Daniel Wierda

Suppression of bone marrow stromal cell function by benzene and hydroquinone is ameliorated by indomethacin.

Administration of benzene to mice will inhibit bone marrow stromal cell-supported hemopoiesis in culture. Hydroquinone, a major metabolite of benzene, will cause a similar inhibition of stromal cell function in vitro. Stromal cells produce both an inducer (colony-stimulating factor) and an inhibitor (prostaglandin E2; PGE2) of hemopoiesis. This research was conducted to determine if prostaglandin synthesis is involved in the suppression of stromal cell function by benzene and hydroquinone. Male B6C3F1 mice were administered benzene (100 mg/kg), indomethacin (1 mg/kg), or benzene plus indomethacin twice a day for 4 consecutive days. On Day 5 bone marrow cells were removed to determine the effect of treatment. In a second series of experiments mouse bone marrow stromal cells in culture were treated with hydroquinone (10(-7) to 10(-4) M), indomethacin (10(-6) M), or a combination of hydroquinone plus indomethacin. Stromal cell function was based on the ability of the treated stromal cells to support granulocyte/monocyte colony development in coculture. The results demonstrated that preadministration of indomethacin in vivo ameliorated benzene-induced inhibition of bone marrow stromal cell function. In vitro, indomethacin ameliorated hydroquinone toxicity to stromal cell function. Benzene administration in vivo induced elevated PGE2 in bone marrow samples which were prevented by preadministration of indomethacin. However, hydroquinone in vitro did not induce a consistent increase in PGE2 levels. These results suggested that toxicity to stromal cells was not due solely to increased prostaglandin synthetase activity.

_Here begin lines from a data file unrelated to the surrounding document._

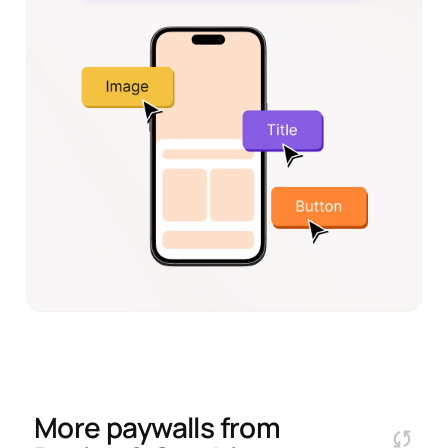
More paywalls from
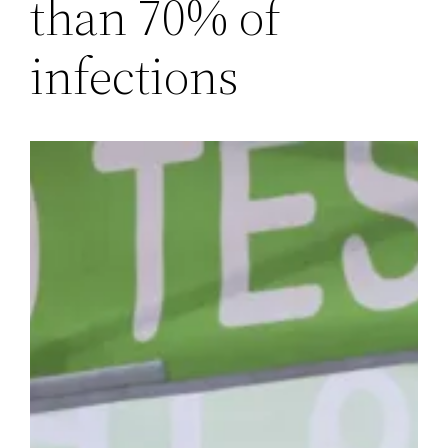
than 70% of
infections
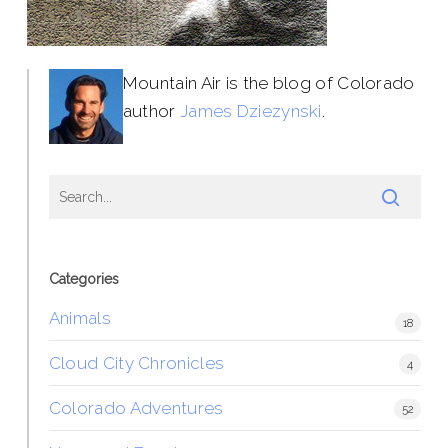
Mountain Air is the blog of Colorado
author
James Dziezynski
.
Categories
Animals
18
Cloud City Chronicles
4
Colorado Adventures
52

In vitro effects of benzene metabolites on mouse bone marrow stromal cells

Benzene exposure can result in bone marrow myelotoxicity. We examined the effects of benzene metabolites on bone marrow stromal cells of the hemopoietic microenvironment. Male B6C3F1 mouse bone marrow adherent stromal cells were plated at 4 X 10(6) cells per 2 ml of DMEM medium in 35-mm tissue culture dishes. The growing stromal cell cultures were exposed to log 2 doses of five benzene metabolites: hydroquinone, benzoquinone, phenol, catechol, or benzenetriol for 7 days. The dose which caused a 50% decrease in colony formation (TD50) was 2.5 X 10(-6) M for hydroquinone, 17.8 X 10(-6) M for benzoquinone, 60 X 10(-6) M for benzenetriol, 125 X 10(-6) M for catechol, and 190 X 10(-6) M for phenol. We next examined the effect of benzene metabolites on the ability of stromal cells to influence granulocyte/monocyte colony growth (G/M-CFU-C) in a coculture system. Adherent stromal cells were plated and incubated for 14 days and then exposed to a benzene metabolite. After 3 days the medium and metabolite were removed and an agar:RPMI layer containing 10(6) fresh bone marrow cells was placed over the stromal layer. After incubation for 7 days the cultures were scored for G/M colony formation. Hydroquinone and benzoquinone were most toxic, while catechol and benzenetriol inhibited colony growth only at high doses. These results indicate that injured bone marrow stromal cells may be a significant factor in benzene-induced hemotoxicity.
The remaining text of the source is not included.